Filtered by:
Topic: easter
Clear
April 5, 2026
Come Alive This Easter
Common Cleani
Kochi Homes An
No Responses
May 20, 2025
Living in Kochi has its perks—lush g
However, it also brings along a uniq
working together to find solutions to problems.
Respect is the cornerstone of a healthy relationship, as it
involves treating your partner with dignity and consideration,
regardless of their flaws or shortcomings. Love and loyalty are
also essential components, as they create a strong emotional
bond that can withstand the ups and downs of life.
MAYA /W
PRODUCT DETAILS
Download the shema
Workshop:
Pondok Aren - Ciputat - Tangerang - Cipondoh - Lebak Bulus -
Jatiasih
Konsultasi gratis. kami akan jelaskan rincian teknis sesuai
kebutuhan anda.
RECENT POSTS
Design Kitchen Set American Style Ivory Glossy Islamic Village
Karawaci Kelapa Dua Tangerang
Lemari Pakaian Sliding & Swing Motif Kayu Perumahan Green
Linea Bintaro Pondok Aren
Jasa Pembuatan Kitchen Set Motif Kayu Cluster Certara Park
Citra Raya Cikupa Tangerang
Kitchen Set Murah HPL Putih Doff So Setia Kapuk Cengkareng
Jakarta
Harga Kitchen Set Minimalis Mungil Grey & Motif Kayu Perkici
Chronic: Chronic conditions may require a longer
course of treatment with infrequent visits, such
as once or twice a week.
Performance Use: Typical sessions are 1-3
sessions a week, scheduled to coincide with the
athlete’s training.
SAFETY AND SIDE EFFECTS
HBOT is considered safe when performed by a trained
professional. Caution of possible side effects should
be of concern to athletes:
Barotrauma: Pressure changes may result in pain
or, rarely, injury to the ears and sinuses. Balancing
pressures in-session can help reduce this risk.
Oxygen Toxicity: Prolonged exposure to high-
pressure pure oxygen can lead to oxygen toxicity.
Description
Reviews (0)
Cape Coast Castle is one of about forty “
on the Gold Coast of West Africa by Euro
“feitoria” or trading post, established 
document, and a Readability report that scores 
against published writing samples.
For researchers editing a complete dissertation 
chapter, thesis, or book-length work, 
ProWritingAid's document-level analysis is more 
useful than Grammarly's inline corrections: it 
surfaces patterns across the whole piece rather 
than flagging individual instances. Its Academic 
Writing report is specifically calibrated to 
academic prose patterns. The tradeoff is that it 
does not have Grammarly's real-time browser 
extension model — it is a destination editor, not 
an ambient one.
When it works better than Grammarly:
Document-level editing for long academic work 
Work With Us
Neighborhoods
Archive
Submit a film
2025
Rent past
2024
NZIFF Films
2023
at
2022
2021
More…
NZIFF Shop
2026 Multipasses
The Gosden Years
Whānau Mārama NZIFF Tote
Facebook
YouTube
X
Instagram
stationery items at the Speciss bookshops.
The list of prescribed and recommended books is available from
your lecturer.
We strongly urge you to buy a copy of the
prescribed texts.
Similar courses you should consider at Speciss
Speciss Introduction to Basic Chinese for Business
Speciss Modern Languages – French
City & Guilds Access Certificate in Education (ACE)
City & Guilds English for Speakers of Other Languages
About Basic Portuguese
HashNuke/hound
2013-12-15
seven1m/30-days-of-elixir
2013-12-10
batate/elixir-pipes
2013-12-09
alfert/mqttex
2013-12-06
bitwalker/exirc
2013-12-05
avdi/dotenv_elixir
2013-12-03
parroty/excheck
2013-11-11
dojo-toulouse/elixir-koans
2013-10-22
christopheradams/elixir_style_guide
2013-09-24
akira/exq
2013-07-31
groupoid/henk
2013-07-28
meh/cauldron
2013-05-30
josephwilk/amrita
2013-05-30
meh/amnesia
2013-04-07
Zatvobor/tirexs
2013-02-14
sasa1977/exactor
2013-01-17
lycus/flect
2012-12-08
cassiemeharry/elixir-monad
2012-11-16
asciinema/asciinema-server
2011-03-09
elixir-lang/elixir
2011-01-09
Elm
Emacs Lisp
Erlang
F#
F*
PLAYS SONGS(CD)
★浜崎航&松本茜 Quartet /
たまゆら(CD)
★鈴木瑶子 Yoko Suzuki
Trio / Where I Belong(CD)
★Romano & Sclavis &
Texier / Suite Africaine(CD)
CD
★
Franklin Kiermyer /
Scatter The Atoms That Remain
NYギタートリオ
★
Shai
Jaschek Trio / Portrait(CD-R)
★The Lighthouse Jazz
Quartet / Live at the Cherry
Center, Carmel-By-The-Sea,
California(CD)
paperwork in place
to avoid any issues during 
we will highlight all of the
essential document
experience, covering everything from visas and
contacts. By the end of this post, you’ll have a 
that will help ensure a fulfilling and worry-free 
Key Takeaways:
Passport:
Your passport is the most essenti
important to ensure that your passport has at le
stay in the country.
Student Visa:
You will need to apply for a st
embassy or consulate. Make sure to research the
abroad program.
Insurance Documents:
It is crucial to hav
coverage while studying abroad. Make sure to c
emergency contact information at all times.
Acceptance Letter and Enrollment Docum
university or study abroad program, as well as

::::::::::

- WHAT THIS TASK INVOLVES
Within the records, tally every line that contains the word "program". Only the resulting number should be given.

- OUTPUT OF THE TASK
2